Through the night, the seas picked up even more and the boat was making some terrible noises. The Pack Track lay in their bed wondering if the boat was able to make the journey, the cracking noises were horrendous and Skyla was clearly distressed as she cuddled up very closely all night hoping we'd keep her safe. The second day saw the biggest seas, the deck was constantly being washed with sea water and the hatch above the captains cabin bed was leaking resulting in a wet bed. The day dragged on and we kept thinking about reaching land and getting back on the bikes. When we went to bed for the last night we were expecting to get in to port by 3am the next morning. Through the night the line holding the main sail broke on two separate occasions, again our confidence in the boat reduced.

We got out of bed at around 7am having had a very broken and wet sleep but excited about getting off the boat. Our hearts sank again as we discovered we were still at sea, moving very slowly now and with no land in sight.
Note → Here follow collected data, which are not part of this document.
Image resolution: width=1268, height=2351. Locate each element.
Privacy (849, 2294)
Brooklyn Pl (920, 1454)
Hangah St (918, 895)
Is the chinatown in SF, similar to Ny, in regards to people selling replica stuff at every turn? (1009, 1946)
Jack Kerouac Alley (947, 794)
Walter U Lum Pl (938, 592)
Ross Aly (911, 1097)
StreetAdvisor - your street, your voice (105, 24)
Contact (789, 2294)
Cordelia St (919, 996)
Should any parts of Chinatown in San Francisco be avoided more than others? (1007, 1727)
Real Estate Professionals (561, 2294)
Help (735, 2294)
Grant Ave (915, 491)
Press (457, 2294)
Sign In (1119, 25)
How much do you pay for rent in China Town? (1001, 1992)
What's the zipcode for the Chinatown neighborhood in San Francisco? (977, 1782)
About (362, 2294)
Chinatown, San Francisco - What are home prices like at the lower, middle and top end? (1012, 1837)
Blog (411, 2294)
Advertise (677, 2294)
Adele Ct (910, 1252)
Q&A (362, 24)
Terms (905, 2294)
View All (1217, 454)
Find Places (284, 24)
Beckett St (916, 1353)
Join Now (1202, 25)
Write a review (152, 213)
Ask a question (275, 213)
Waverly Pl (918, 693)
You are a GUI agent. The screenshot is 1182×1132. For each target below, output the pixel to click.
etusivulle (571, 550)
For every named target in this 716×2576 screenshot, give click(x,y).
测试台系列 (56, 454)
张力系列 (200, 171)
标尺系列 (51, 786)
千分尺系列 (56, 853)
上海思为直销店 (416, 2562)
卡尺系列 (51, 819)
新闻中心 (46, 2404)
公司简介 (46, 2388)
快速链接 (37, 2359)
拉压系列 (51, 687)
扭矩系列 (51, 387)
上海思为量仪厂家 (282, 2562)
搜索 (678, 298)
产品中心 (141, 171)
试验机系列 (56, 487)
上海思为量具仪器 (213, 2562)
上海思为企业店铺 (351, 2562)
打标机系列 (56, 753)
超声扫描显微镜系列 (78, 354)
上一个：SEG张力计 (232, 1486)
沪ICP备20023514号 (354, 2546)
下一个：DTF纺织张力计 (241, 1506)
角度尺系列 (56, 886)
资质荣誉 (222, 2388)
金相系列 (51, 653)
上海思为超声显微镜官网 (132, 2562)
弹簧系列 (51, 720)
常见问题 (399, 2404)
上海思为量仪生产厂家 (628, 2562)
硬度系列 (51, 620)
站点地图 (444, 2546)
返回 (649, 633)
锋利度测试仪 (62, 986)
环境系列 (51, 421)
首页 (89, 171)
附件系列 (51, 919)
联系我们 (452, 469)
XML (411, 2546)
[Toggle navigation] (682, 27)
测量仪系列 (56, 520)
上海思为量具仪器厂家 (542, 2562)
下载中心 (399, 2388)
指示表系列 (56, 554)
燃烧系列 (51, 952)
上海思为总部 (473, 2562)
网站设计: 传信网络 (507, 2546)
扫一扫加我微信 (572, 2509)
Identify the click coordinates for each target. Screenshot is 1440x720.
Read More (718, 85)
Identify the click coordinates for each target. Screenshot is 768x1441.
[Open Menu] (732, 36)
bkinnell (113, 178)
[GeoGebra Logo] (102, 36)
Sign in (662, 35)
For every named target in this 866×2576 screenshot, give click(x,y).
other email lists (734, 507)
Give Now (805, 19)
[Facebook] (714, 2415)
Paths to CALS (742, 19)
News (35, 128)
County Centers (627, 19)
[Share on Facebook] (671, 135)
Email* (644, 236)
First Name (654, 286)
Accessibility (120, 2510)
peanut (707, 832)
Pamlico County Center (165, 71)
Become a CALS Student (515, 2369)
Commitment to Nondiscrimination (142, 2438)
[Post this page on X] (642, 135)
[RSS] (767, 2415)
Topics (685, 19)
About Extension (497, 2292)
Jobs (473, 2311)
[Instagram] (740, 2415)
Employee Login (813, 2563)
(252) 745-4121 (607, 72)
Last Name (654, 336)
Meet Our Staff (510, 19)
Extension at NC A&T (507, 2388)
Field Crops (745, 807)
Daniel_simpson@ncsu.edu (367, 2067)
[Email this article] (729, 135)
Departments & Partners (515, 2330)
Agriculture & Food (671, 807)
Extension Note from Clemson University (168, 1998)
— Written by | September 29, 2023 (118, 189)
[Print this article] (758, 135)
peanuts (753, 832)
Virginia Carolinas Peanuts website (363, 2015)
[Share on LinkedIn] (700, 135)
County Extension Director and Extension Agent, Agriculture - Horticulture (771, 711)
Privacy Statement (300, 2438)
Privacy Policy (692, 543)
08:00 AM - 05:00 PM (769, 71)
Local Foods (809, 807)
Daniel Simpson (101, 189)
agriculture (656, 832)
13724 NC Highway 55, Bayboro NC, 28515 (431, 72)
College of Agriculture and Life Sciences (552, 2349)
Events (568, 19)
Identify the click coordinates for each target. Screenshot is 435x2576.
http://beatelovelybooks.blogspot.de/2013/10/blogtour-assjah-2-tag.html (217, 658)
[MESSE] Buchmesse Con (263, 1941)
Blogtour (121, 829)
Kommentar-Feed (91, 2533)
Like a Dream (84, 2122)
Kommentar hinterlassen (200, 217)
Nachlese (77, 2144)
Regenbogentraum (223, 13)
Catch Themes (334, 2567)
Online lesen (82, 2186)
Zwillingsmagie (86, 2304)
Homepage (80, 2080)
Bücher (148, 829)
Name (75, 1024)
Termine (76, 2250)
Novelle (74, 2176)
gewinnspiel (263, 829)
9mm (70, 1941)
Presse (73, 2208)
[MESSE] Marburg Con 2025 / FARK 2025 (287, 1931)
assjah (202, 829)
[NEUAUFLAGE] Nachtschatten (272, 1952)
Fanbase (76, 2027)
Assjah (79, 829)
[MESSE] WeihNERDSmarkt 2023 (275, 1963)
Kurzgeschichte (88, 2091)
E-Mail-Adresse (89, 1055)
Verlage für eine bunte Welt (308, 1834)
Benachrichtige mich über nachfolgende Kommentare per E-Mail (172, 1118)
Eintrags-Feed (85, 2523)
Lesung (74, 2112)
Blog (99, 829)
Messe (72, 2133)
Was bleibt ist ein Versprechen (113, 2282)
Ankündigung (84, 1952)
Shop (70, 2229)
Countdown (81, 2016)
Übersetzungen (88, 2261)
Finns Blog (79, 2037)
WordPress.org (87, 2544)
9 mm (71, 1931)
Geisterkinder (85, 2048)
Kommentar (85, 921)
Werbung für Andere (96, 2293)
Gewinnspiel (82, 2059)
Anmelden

The captain explained that we had run out of fuel and were now relying on sail power alone. The seas were now much smaller and we were comfortably able to sit on the upper decks, all wondering if we'd make it to Colombia that day. We'd run out of food and fresh water by this point, luckily Captain Fritz had the forethought to provide some emergency jerry cans of water, but this wasn't going to last long. By midday we could finally see land, but at the speed we were going it was going to be another two or three hours before reaching our anchorage.

On arriving in Catargena, all passengers were taken ashore to the local DIAN (immigration) office and passports processed but no preparations had been made for our bikes. After some fussing about we were told that the bikes had to remain on the boat until the next day and then taken directly to customs. We needed something nice to get our spirits up so booked into a luxury hotel (still within our budget) and got some rest ready to deal with drama of importing the bikes into Colombia. To be honest the process turned out to be very straight forward, not really any different to what we'd come to expect at any other border crossing.

After three nights resting and exploring Cartegena it was back on the road with 4,000km to cover across Venezuela to Manaus, Brazil!